Como funciona um ritual?

A tradição Védica, além de apresentar inúmeros e elaborados rituais para os mais variados fins, ainda nos explica algumas coisas interessantes sobre o modo do seu funcionamento. De uma ação, sempre derivam dois resultados, um visível e outro invisível. O resultado visível é aquele produzido imediatamente depois da execução da ação. Se você cometer uma violência contra alguém, por exemplo, você pode se sentir culpado, e esta culpa é o resultado visível, imediato, da ação. O fato da outra pessoa ficar magoada com você também é um resultado visível e imediato.

Os Vedas dizem que existe ainda um outro resultado, invisível, na forma de mérito ou demérito para cada ação. No caso de uma ação inapropriada, como no caso da violência do exemplo acima, o resultado invisível será um demérito, papam, que ficará inicialmente não-manifesto até que se manifeste no futuro – próximo ou longínquo – como uma situação de sofrimento.

O que um ritual faz é produzir mérito, punyam, capaz de neutralizar os deméritos produzidos por ações passadas inadequadas que permanecem como um obstáculo para que você alcance aquilo que deseja por meio das ações que faz.

Portanto, um ritual é feito para produzir o resultado invisível na forma de punyam. Um ritual não é feito para produzir um resultado visível, imediato, como uma sensação de tranquilidade ou qualquer coisa do tipo, ainda que ele possa produzir isso também dependendo da atitude que você tenha ao executar um ritual. Uma meditação ou pranayama, ao contrário, são feitos basicamente para o resultado visível e imediato na forma de uma mente tranquila e focada, ainda que estas atividades também possam produzir algum mérito, punyam.

É importante conhecer esta distinção. Quando você faz um ritual, não interessa realmente a sensação subjetiva que você tira dele, porque o propósito é o punyam que será de fato produzido se você fizer o ritual seguindo todas as regras. No entanto, se tiver fé no ritual, você naturalmente também se sentirá muito bem ao fazê-lo.

O ritual faz parte de uma ação inteligente

O sucesso de qualquer empreendimento depende de quatro fatores. A quantidade de esforço empreendido deve ser adequado, o tempo deve ser suficiente, e a direção deve estar correta. Mas mesmo que estes três fatores estejam presentes, tudo pode sair errado. Existe um quarto fator, invisível e inexorável, e por isso chamado de divino, que se não estiver a seu favor impedirá o alcance do sucesso do empreendimento mesmo que você se esforce adequadamente.

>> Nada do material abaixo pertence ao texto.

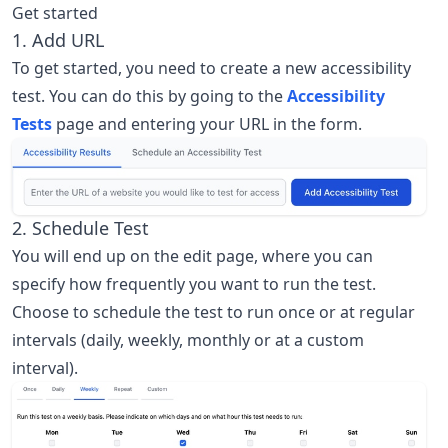
Get started
1. Add URL
To get started, you need to create a new accessibility
test. You can do this by going to the
Accessibility
Tests
page and entering your URL in the form.
2. Schedule Test
You will end up on the edit page, where you can
specify how frequently you want to run the test.
Choose to schedule the test to run once or at regular
intervals (daily, weekly, monthly or at a custom
interval).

Com relação a este quarto fator, não há realmente nada que possamos fazer além de rezar. A reza ou oração faz parte da vida de uma pessoa objetiva, que reconhece a sua impotência na produção de qualquer resultado e faz alguma coisa prática com relação a esta impotência, ao invés de simplesmente ficar ansiosa ou angustiada. É por isso que incluir algum tipo de oração na sua vida é uma coisa inteligente de se fazer, e não uma mera superstição.